With the House and Senate at work on differing proposals for financial reform, real change in the financial system seems more elusive than ever. Rebounding bank profits, a direct result of government giveaways, and gobbledygook from the industry have successfully fogged the issue. The vast public is in danger of losing sight of what was once, for a brief moment, plain as day: the financial system in its current form is ill-designed and unstable. Here are five essential facts the financial industry would rather be ignored.
- Investment banking was the specific source of the problem. The so-called financial "tsunami" was entirely man-made. The problem arose directly and specifically from widespread abuses of trust involving inordinate risks taken with other people's money.
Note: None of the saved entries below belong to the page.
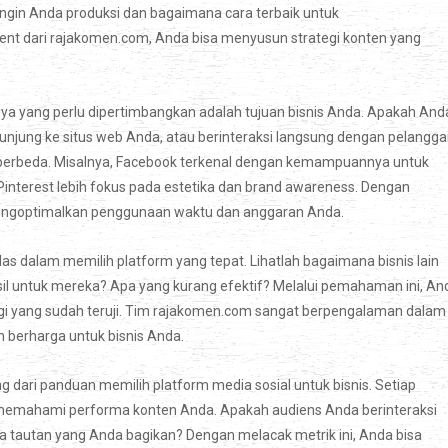
 ingin Anda produksi dan bagaimana cara terbaik untuk
t dari rajakomen.com, Anda bisa menyusun strategi konten yang
nya yang perlu dipertimbangkan adalah tujuan bisnis Anda. Apakah And
unjung ke situs web Anda, atau berinteraksi langsung dengan pelangg
g berbeda. Misalnya, Facebook terkenal dengan kemampuannya untuk
nterest lebih fokus pada estetika dan brand awareness. Dengan
mengoptimalkan penggunaan waktu dan anggaran Anda.
s dalam memilih platform yang tepat. Lihatlah bagaimana bisnis lain
il untuk mereka? Apa yang kurang efektif? Melalui pemahaman ini, An
i yang sudah teruji. Tim rajakomen.com sangat berpengalaman dalam
berharga untuk bisnis Anda.
g dari panduan memilih platform media sosial untuk bisnis. Setiap
memahami performa konten Anda. Apakah audiens Anda berinteraksi
 tautan yang Anda bagikan? Dengan melacak metrik ini, Anda bisa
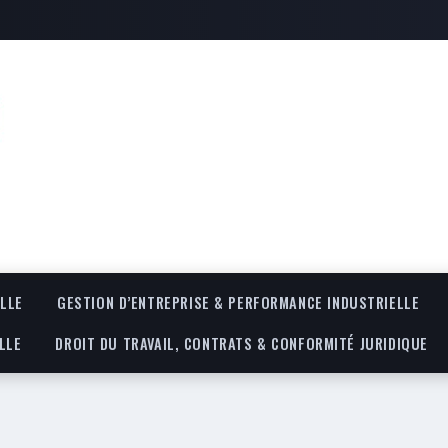
LLE
GESTION D’ENTREPRISE & PERFORMANCE INDUSTRIELLE
LLE
DROIT DU TRAVAIL, CONTRATS & CONFORMITÉ JURIDIQUE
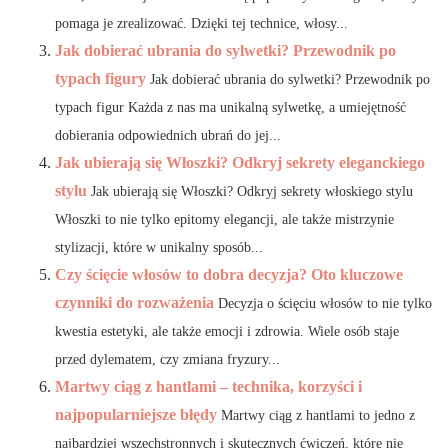
pomaga je zrealizować. Dzięki tej technice, włosy...
Jak dobierać ubrania do sylwetki? Przewodnik po
typach figury
Jak dobierać ubrania do sylwetki? Przewodnik po
typach figur Każda z nas ma unikalną sylwetkę, a umiejętność
dobierania odpowiednich ubrań do jej...
Jak ubierają się Włoszki? Odkryj sekrety eleganckiego
stylu
Jak ubierają się Włoszki? Odkryj sekrety włoskiego stylu
Włoszki to nie tylko epitomy elegancji, ale także mistrzynie
stylizacji, które w unikalny sposób...
Czy ścięcie włosów to dobra decyzja? Oto kluczowe
czynniki do rozważenia
Decyzja o ścięciu włosów to nie tylko
kwestia estetyki, ale także emocji i zdrowia. Wiele osób staje
przed dylematem, czy zmiana fryzury...
Martwy ciąg z hantlami – technika, korzyści i
najpopularniejsze błędy
Martwy ciąg z hantlami to jedno z
najbardziej wszechstronnych i skutecznych ćwiczeń, które nie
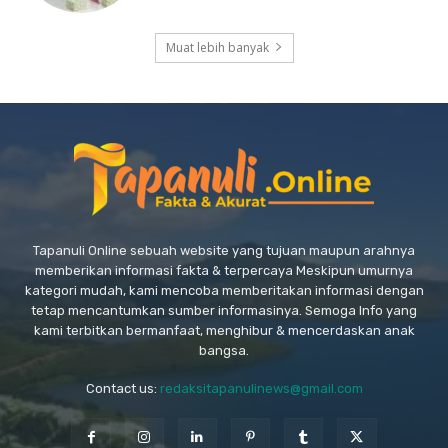
Muat lebih banyak
Tapanuli Online sebuah website yang tujuan maupun arahnya
memberikan informasi fakta & terpercaya Meskipun umurnya
kategori mudah, kami mencoba memberitakan informasi dengan
tetap mencantumkan sumber informasinya. Semoga Info yang
kami terbitkan bermanfaat, menghibur & mencerdaskan anak
bangsa.
Contact us:
redaksitapanulinews@gmail.com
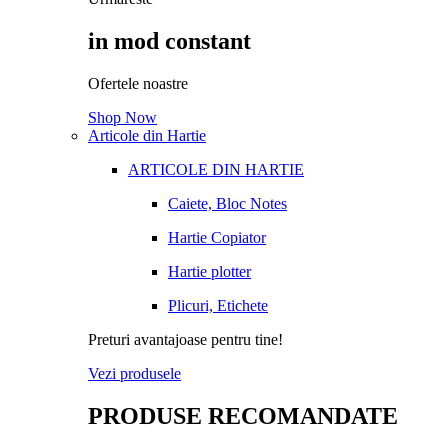
in mod constant
Ofertele noastre
Shop Now
Articole din Hartie
ARTICOLE DIN HARTIE
Caiete, Bloc Notes
Hartie Copiator
Hartie plotter
Plicuri, Etichete
Preturi avantajoase pentru tine!
Vezi produsele
PRODUSE RECOMANDATE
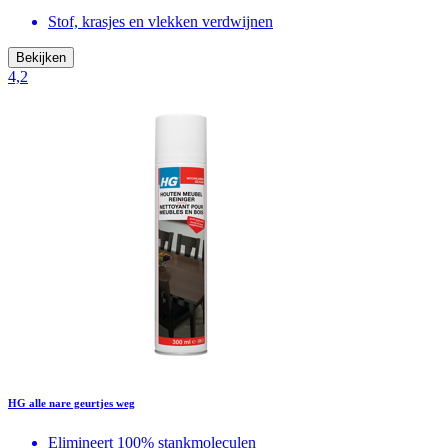
Stof, krasjes en vlekken verdwijnen
Bekijken
4,2
HG alle nare geurtjes weg
Elimineert 100% stankmoleculen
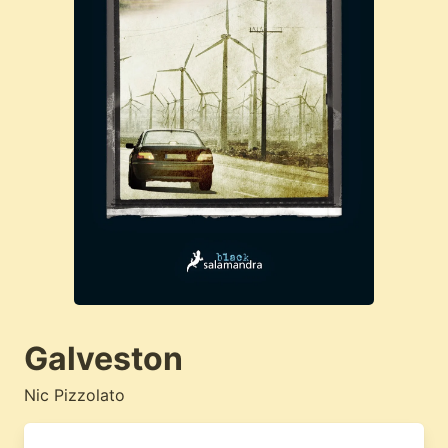
Galveston
Nic Pizzolato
Investment banking in its pure form is the arrangement of risky deals for third parties to participate in. Like real estate agents, investment bankers collect fees on completed deals. Those fees increase with the size of the deal, and with its risk. The problem arose when individuals charged with prudently managing other people's money began to imitate investment bankers seeking ever bigger, ever riskier deals with the associated high fees. The problem multiplied as investment bankers, through their marketing efforts and through institutional ties, gained access to huge pools of capital in our financial system to exploit for their own purposes. Never again should government funds, our own money, be used to subsidize irresponsible risk taking for the benefit of dealmakers. Nor should commercial banks, so essential to the modern economy, be conflated with investment banking schemes.
- Investment bankers were given a second chance. And not just any second chance. Instead of punishment for obvious transgressions, they've been rewarded beyond their dreams. So far the Federal Government has provided nearly 3 trillion to bail out the financial sector and promised a further 8 trillion if necessary. Investment bankers were big beneficiaries. Some benefits were direct, for example the government backed rescue of Bear Stearns, the government guarantee in the Merrill Lynch/Bank of America deal, TARP funding to financial firms, and widespread access to free money at the Fed's discount window. Others were indirect, such as the bailout of AIG from debts that it couldn't pay to Goldman Sachs among other lenders.
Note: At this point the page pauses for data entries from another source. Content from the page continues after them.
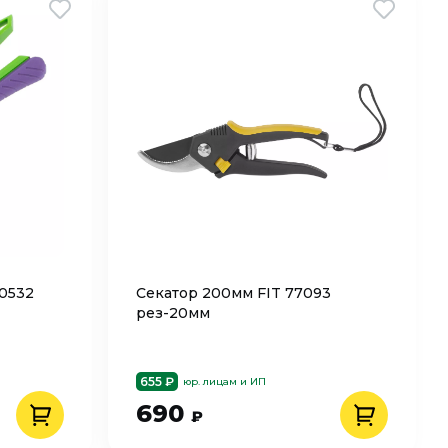
60532
Секатор 200мм FIT 77093
рез-20мм
655 ₽
юр. лицам и ИП
690
₽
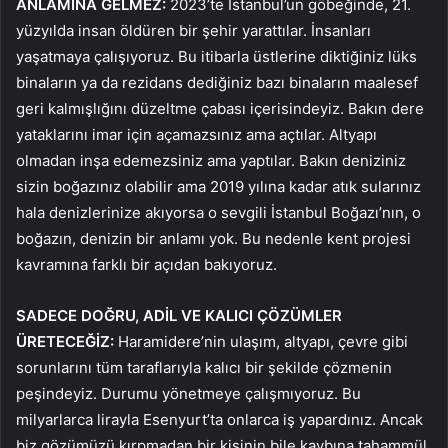
ANLAMINA GELMEZ:
2023’te İstanbul’un göbeğinde, 21.
yüzyılda insan öldüren bir şehir yarattılar. İnsanları
yaşatmaya çalışıyoruz. Bu itibarla üstlerine diktiğiniz lüks
binaların ya da rezidans dediğiniz bazı binaların maalesef
geri kalmışlığını düzeltme çabası içerisindeyiz. Bakın dere
yataklarını imar için açamazsınız ama açtılar. Altyapı
olmadan inşa edemezsiniz ama yaptılar. Bakın deniziniz
sizin boğazınız olabilir ama 2019 yılına kadar atık sularınız
hala denizlerinize akıyorsa o sevgili İstanbul Boğazı’nın, o
boğazın, denizin bir anlamı yok. Bu nedenle kent projesi
kavramına farklı bir açıdan bakıyoruz.
SADECE DOĞRU, ADİL VE KALICI ÇÖZÜMLER
ÜRETECEĞİZ:
Haramidere’nin ulaşım, altyapı, çevre gibi
sorunlarını tüm taraflarıyla kalıcı bir şekilde çözmenin
peşindeyiz. Durumu yönetmeye çalışmıyoruz. Bu
milyarlarca lirayla Esenyurt’ta onlarca iş yapardınız. Ancak
biz gözümüzü kırpmadan bir kişinin bile kaybına tahammül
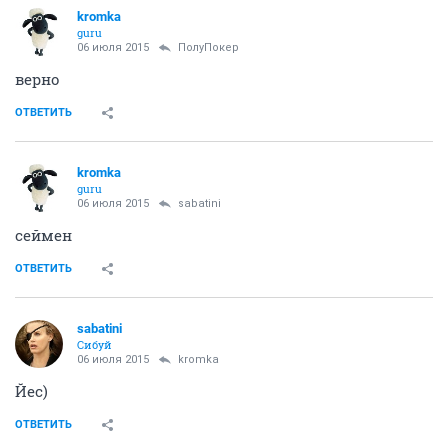
kromka
guru
06 июля 2015
ПолуПокер
верно
ОТВЕТИТЬ
kromka
guru
06 июля 2015
sabatini
сеймен
ОТВЕТИТЬ
sabatini
Сибуй
06 июля 2015
kromka
Йес)
ОТВЕТИТЬ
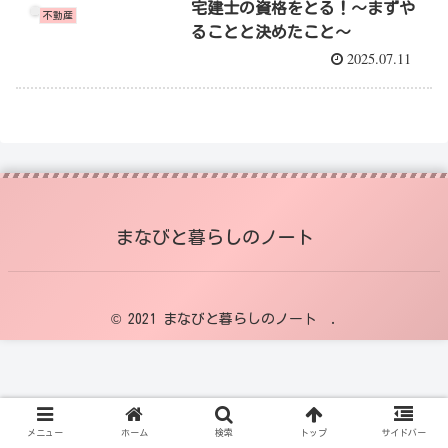
宅建士の資格をとる！〜まずや
不動産
ることと決めたこと〜
2025.07.11
まなびと暮らしのノート
© 2021 まなびと暮らしのノート .
メニュー
ホーム
検索
トップ
サイドバー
- Investment bankers are now even more thoroughly integrated into the system. During the panic, investment banks were either bought by commercial banks -- Bear Stearns bought by JP Morgan, Merrill Lynch bought by Bank of America, Lehman absorbed by Barclays -- or magically converted into commercial banks like Goldman Sachs and Morgan Stanley. This has several effects. First, institutions, like Merrill or Bear Stearns that were deemed too big to fail are now even bigger, effectively guaranteeing that no matter what they do the public will be on the hook. Second, investment bankers now have access to even more money to use for their risky deals. And finally, through investor insurance and similar guarantees the public fisc is explicitly committed to some of these risky activities.
- Incomplete reform won't work. Major proposals, including those now being worked on by both House and Senate committees as well as the White House proposals fail to comprehensively tackle the root cause of the crisis -- bankers making huge profits by taking inappropriate risks with other people's money. The most useful part of these proposals is to mandate higher capital requirements on large and interconnected firms. That's a step in the right direction. But commercial banks already had very strict capital requirements, yet that didn't stop Citibank and Bank of America from getting into trouble. Any loopholes, whether via derivatives or newer financial schemes, will provide an end run around stricter capital requirements. Without rethinking risk across the board higher capital requirements won't be very effective.
- Policymakers confused cause and effect. The government's economists rightly recognized that banks are strong when the economy is strong. But they foolishly sought to strengthen the economy by strengthening banks. In fact for every dollar spent to stimulate the non-financial economy, three times that amount has gone into the financial system. The functions of banking are essential for the economy to prosper. But specific banks when bankrupt should be sold and reopened under new management. After committing nearly one year's total national economic output, the government has helped Goldman Sachs have one of its most profitable years ever while legions of firms and individuals deemed small enough to fail, fail.